++++ Listed records ++++

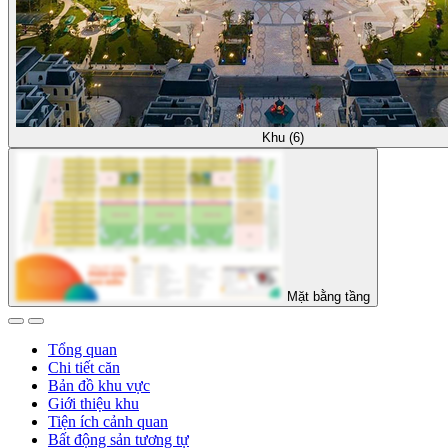
Khu (6)
Mặt bằng tầng
Tổng quan
Chi tiết căn
Bản đồ khu vực
Giới thiệu khu
Tiện ích cảnh quan
Bất động sản tương tự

++++

Brief >> What is needed is an exact copy of the lines from the one containing "Bản đồ khu vực" through the last line of the records above, both included.

Exercise result >>
Bản đồ khu vực
Giới thiệu khu
Tiện ích cảnh quan
Bất động sản tương tự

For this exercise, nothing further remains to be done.